= Thomas Kemper =

American brewing company

Thomas Kemper was a brewery that produced root beer, ginger ale, and other craft sodas under the Thomas Kemper Soda Co. label. Formerly owned by Pyramid Breweries, Inc., it was sold in 2007 to Adventure Funds of Portland, Oregon, which ran the company under the Kemper Co. name.

Thomas Kemper Brewing of Poulsbo was sold to Hart Brewing (later known as Pyramid) in 1992. (Thomas Kemper had been founded in 1985 on Bainbridge Island, and began making soft drinks in 1990.)

Thomas Kemper Soda was first brewed by Andy Thomas and Will Kemper (now brewing at Bellingham's Chuckanut) as alternative to beer at an Octoberfest celebration on Bainbridge Island, WA in 1990. The first Thomas Kemper Soda was handcrafted Root Beer. Thomas Kemper Sodas were handcrafted and made with honey (although cane sugar was the primary sweetener), Madagascar vanilla, and other flavors.

The soda came in eight flavors: Root Beer, Vanilla Cream, Orange Cream, Ginger Ale, Grape, Black Cherry, Ginger Peach and Oregon Marionberry. Previously, there were Thomas Kemper varieties of Birch Beer and Cola as well.

==History==

Thomas Kemper started as a 1980s microbrewery well ahead of its time. The people involved had developed their brewing into an art and, as is standard with brewers, wanted to share it with the world. They grew the local following until the seams burst and moved in to what they considered a large brewing facility. They converted an old dairy farm near Poulsbo, Washington. It became their new brewery. They exploded again. They made Thomas Kemper into a "local" brand known almost exclusively to the Pacific Northwest. (Think Elysian, Silver City, or Sound Brewery). The Kemper beers drew aficionados from afar, and the Friday night fare at the brewery drew the locals. The Thomas Kemper Soda line was an example of fruit not falling far from the tree.
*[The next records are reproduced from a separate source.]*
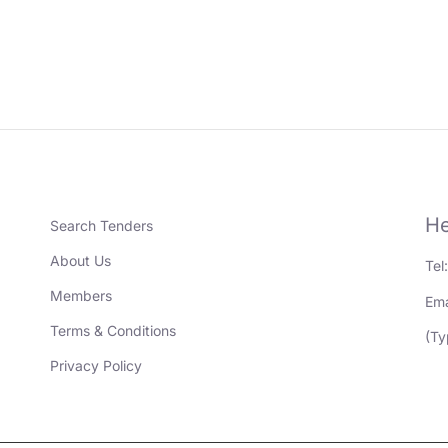
He
Search Tenders
About Us
Tel
Members
Ema
Terms & Conditions
(Ty
Privacy Policy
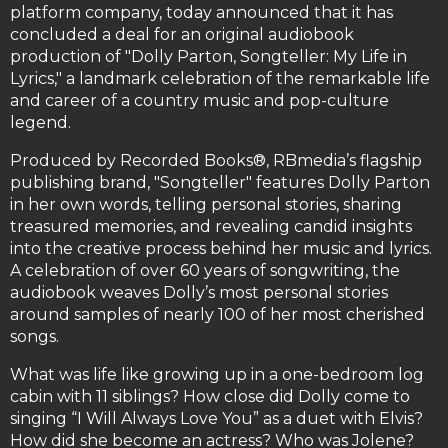
platform company, today announced that it has
concluded a deal for an original audiobook
production of "Dolly Parton, Songteller: My Life in
Lyrics," a landmark celebration of the remarkable life
and career of a country music and pop-culture
legend.
Produced by Recorded Books®, RBmedia’s flagship
publishing brand, "Songteller" features Dolly Parton
in her own words, telling personal stories, sharing
treasured memories, and revealing candid insights
into the creative process behind her music and lyrics.
A celebration of over 60 years of songwriting, the
audiobook weaves Dolly’s most personal stories
around samples of nearly 100 of her most cherished
songs.
What was life like growing up in a one-bedroom log
cabin with 11 siblings? How close did Dolly come to
singing “I Will Always Love You” as a duet with Elvis?
How did she become an actress? Who was Jolene?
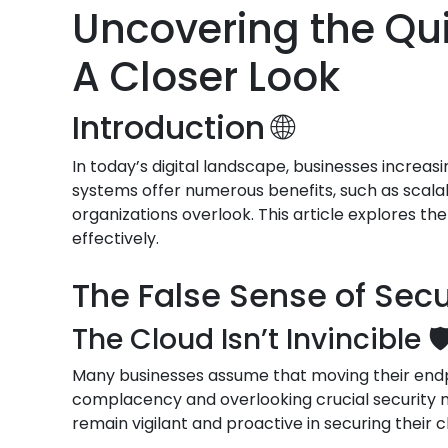
Uncovering the Qui
A Closer Look
Introduction 🌐
In today’s digital landscape, businesses increas
systems offer numerous benefits, such as scalab
organizations overlook. This article explores th
effectively.
The False Sense of Secur
The Cloud Isn’t Invincible 🛡
Many businesses assume that moving their endpoi
complacency and overlooking crucial security me
remain vigilant and proactive in securing their 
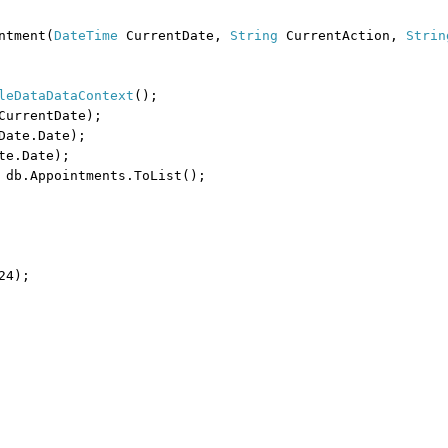
ntment(
DateTime
CurrentDate,
String
CurrentAction,
Strin
leDataDataContext
();
CurrentDate);
Date.Date);
te.Date);
 db.Appointments.ToList();
24);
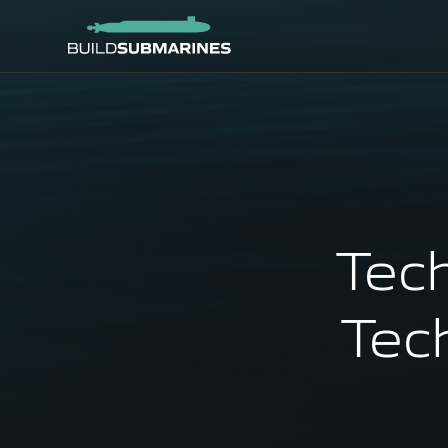
Tec
Tec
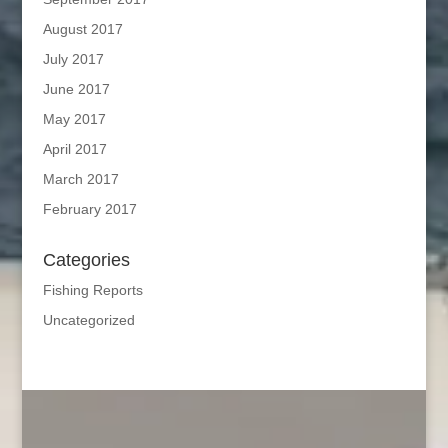
August 2017
July 2017
June 2017
May 2017
April 2017
March 2017
February 2017
Categories
Fishing Reports
Uncategorized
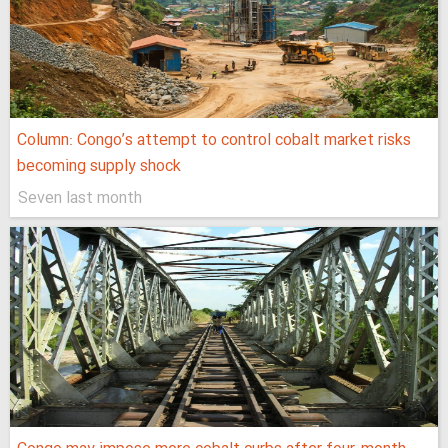
Column: Congo’s attempt to control cobalt market risks
becoming supply shock
Seven last month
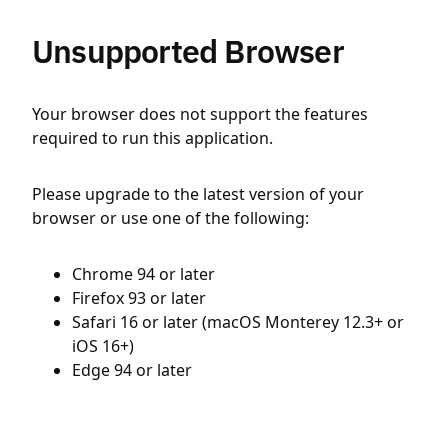
Unsupported Browser
Your browser does not support the features
required to run this application.
Please upgrade to the latest version of your
browser or use one of the following:
Chrome 94 or later
Firefox 93 or later
Safari 16 or later (macOS Monterey 12.3+ or
iOS 16+)
Edge 94 or later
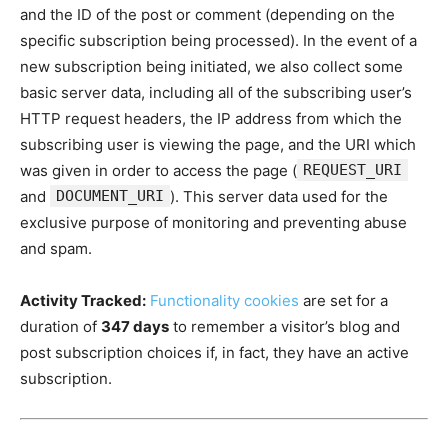
and the ID of the post or comment (depending on the
specific subscription being processed). In the event of a
new subscription being initiated, we also collect some
basic server data, including all of the subscribing user’s
HTTP request headers, the IP address from which the
subscribing user is viewing the page, and the URI which
was given in order to access the page (
REQUEST_URI
and
DOCUMENT_URI
). This server data used for the
exclusive purpose of monitoring and preventing abuse
and spam.
Activity Tracked:
Functionality cookies
are set for a
duration of
347 days
to remember a visitor’s blog and
post subscription choices if, in fact, they have an active
subscription.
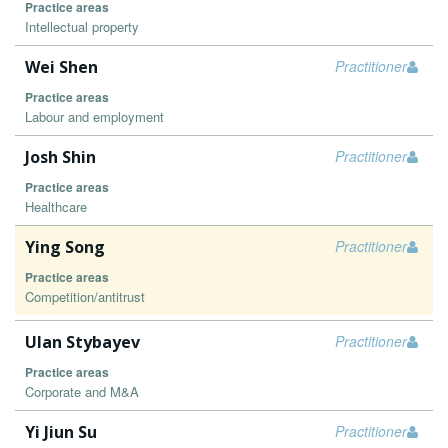
Practice areas
Intellectual property
Wei Shen
Practitioner
Practice areas
Labour and employment
Josh Shin
Practitioner
Practice areas
Healthcare
Ying Song
Practitioner
Practice areas
Competition/antitrust
Ulan Stybayev
Practitioner
Practice areas
Corporate and M&A
Yi Jiun Su
Practitioner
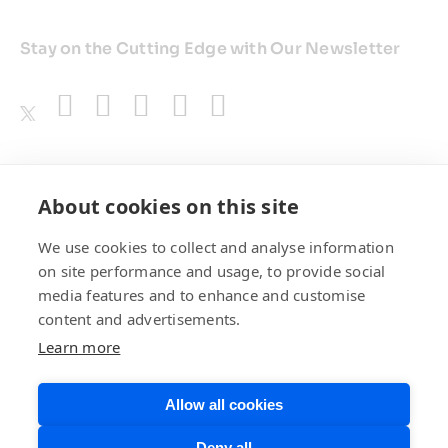
Stay on the Cutting Edge with Our Newsletter
Awards
About cookies on this site
We use cookies to collect and analyse information
on site performance and usage, to provide social
media features and to enhance and customise
content and advertisements.
Learn more
Allow all cookies
Privacy Policy
Website Terms of
Deny all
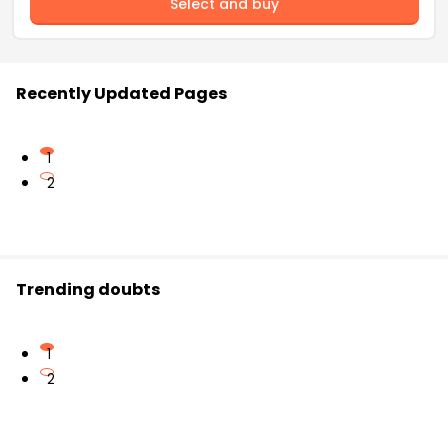
Select and buy
Recently Updated Pages
1
2
Trending doubts
1
2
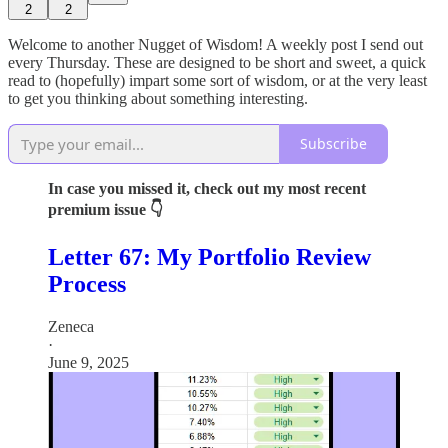
2
2
Welcome to another Nugget of Wisdom! A weekly post I send out
every Thursday. These are designed to be short and sweet, a quick
read to (hopefully) impart some sort of wisdom, or at the very least
to get you thinking about something interesting.
Subscribe
In case you missed it, check out my most recent
premium issue 👇
Letter 67: My Portfolio Review
Process
Zeneca
·
June 9, 2025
The "beer" and "soda" companies were kept separate and, in the spirit of their founding fathers, provided something for all.

1990: The first batch of Thomas Kemper Soda, Thomas Kemper Root Beer, was created for the Thomas Kemper Oktoberfest. Since 1989, the Thomas Kemper Brewing Company, one of the Northwest's first Microbreweries, held an annual Oktoberfest celebration at their brewery. Starting out as a small event, the Thomas Kemper Oktoberfest soon was adding thousands of extra people to the population of Poulsbo, WA each autumn.

1991: Having done so well at the Thomas Kemper Oktoberfest, the Thomas Kemper Soda Company was formed. With very little advertising or marketing dollars, the young company relies on a "grassroots" campaign to get the word on its sodas out to consumers.

1992: The Thomas Kemper Brewing Company starts to grow, but is in need of the means to do it. Washington's Hart Brewery buys Thomas Kemper and one of the craft beer industry's first mergers takes place. Since the Soda operation had been separated from the parent firm, as a result of a divorce action between firm owners, it was not part of this deal and the folks at Hart will have to wait a few years to re-unite the sibling breweries.

1996: Thomas Kemper Sodas made the Guinness Book of World Records for creating the world's largest root beer float. Using a 4,000-ton carbonating tank and 900 gallons of ice cream, Thomas Kemper made a 2,166.5 gallon root beer float.

1997: Thomas Kemper Sodas are re-united with the Thomas Kemper Beer when Pyramid Breweries Inc. buys Thomas Kemper Sodas. The move provides resources to help the soda company grow.

1997: To kick-off the summer, Thomas Kemper Sodas introduces its Thomas Kemper Orange Cream Soda.

1998: Thomas Kemper introduces its next flavor, Thomas Kemper Black Cherry Soda.

2001: Thomas Kemper launches two new soda fountain classics, Ginger Ale and Grape.

2007: Thomas Kemper is sold by Pyramid.

2011: Thomas Kemper is sold to Big Red, Inc.

2024: Thomas Kemper is no longer in production.

2025: Thomas Kemper®️ is now owned and brewed by Orca Beverage Inc. Orca begins selling the Cream Soda, Orange Cream, and Root Beer.